Libera – Angels Sing. Christmas In Ireland

Libera

Zur Einstimmung auf die Weihnachtszeit Kirchenmusik im scheinbar modernen Gewande hören? Damit lässt sich kräftig Geld für „gemeinnützige Zwecke“ verdienen, wie das neue Album des berühmtesten Knabenchors der Welt, LIBERA, beweist. Angels Sing. Christmas In Ireland erscheint mitsamt einer Live-DVD aus der St. Patrick’s Cathedral im irischen Armagh, zwei Jahre nach der ersten reinen Weihnachtslieder-CD. Die Pop-Vermarktung segnet die erzkatholische Haltung zu Kindern ab.

Wer sind LIBERA überhaupt? 1970 übernimmt der Komponist ROBERT PRIZEMAN die Leitung des Knabenchors der anglikanischen Saint Philipps-Kirche in Süd-London.
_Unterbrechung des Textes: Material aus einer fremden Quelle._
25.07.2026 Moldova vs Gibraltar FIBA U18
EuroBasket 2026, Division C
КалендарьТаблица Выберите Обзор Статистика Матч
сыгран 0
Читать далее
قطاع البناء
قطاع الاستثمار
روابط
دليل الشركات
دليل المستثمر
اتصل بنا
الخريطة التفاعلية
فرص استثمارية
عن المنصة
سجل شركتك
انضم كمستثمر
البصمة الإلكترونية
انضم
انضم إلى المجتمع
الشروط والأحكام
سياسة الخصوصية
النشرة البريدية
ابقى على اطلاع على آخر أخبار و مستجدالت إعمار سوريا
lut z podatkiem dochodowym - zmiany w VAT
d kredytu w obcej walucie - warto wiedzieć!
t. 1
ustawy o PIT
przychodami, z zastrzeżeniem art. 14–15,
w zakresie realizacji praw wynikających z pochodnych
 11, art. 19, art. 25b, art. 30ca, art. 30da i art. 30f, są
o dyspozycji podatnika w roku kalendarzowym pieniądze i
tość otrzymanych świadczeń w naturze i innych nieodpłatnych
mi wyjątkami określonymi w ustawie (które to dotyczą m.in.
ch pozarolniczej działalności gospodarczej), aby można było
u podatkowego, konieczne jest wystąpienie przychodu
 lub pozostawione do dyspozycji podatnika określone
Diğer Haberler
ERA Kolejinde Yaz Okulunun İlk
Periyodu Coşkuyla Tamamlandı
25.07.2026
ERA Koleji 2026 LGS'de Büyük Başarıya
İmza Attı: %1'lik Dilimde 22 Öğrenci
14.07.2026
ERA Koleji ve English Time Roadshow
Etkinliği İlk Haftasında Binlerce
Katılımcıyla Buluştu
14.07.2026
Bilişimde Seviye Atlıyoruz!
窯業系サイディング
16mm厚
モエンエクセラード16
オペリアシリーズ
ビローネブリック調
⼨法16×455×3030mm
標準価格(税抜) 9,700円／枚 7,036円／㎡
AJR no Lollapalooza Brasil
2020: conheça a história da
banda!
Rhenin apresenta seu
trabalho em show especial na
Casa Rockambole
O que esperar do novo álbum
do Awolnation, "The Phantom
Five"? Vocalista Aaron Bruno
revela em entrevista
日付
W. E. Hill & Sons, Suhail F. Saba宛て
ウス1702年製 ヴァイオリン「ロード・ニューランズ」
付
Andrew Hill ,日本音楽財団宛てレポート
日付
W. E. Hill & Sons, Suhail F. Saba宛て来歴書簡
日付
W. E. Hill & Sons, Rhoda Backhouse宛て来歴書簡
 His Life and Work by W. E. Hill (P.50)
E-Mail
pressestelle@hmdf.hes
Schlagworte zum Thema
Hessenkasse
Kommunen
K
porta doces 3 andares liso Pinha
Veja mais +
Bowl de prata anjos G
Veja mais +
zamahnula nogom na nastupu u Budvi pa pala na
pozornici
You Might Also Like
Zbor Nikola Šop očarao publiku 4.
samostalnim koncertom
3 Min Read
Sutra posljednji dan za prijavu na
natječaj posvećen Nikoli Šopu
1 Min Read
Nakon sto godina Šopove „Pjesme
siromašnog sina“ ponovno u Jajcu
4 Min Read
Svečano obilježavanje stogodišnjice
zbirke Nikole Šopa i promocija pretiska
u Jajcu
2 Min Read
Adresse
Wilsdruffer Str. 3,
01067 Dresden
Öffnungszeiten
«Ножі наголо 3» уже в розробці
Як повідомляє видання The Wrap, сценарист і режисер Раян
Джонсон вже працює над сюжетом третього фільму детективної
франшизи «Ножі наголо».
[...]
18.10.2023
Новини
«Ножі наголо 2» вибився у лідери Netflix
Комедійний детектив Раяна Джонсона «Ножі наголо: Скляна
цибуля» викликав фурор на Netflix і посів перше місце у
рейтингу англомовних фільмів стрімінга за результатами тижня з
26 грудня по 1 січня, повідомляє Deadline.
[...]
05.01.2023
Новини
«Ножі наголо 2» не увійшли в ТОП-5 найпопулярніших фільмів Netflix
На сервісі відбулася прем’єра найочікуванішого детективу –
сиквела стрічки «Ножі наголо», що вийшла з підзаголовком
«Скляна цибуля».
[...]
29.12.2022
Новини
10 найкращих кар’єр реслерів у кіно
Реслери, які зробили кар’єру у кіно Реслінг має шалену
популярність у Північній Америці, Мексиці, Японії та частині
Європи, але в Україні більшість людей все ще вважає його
Er vertont lateinische und englische Kirchenlieder, Requiems und Choräle für sie. 1984 werden sie zum ersten Mal kommerziell eingesetzt, als Begleitung des englischen Sängers SAL SOLO. Schon 1987 erscheint die erste eigene Chor-Single ‚Sing Forever‘ und spielt für die Kampagne „Children In Need“ beachtliches Geld ein. Von dem Erfolg begeistert, nimmt PRIZEMAN mit den Jungs ein Jahr später das Album Sing For Ever auf. Schon hier fällt die poppig-süßliche Rhythmik in der Vertonung der Gesangsklassik auf. Die Idee dazu nimmt er möglicherweise vom postmodernen Komponisten John Rutter auf.

Das gemeinnützige Charityprojekt anrührender Kindergesänge lohnt sich jedenfalls finanziell. In den 90ern folgen weitere fünf Alben nunmehr unter dem Chornamen ANGELS VOICES. Beteiligungen an Filmmusik wie an William Shakepeare’s Romeo + Juliet (‚Everybody’s Free (To Feel Good)‘, 1996) und Kooperationen wie mit ELTON JOHN (‚The Big Picture‘) machen den Chor immer bekannter. Es folgen mehrere Teilnahmen an TV-Shows. Einzelne Solisten wie LIAM O’KANE finden persönliche Anhängerschaft. Der Chor wächst auf rund 40 Mitglieder an. Dutzende Videos werden produziert, die die Sänger in einer mythisch verbrämten Atmosphäre von Kathedralen und Höhlen zeigen. Trugen sie als Kirchchor noch klassisch englische Uniformen, erhalten sie ab Ende der 80er weiße Umhänge, die sie als Engel verkitschen. Der typisch katholische Fokus auf den süßen, unschuldigen Ministranten an der Seite des Priesters wird betont, erst recht als PRIZEMAN den Chor nach dem katholischen Lied und gleichnamigen Album in LIBERA umbenennt.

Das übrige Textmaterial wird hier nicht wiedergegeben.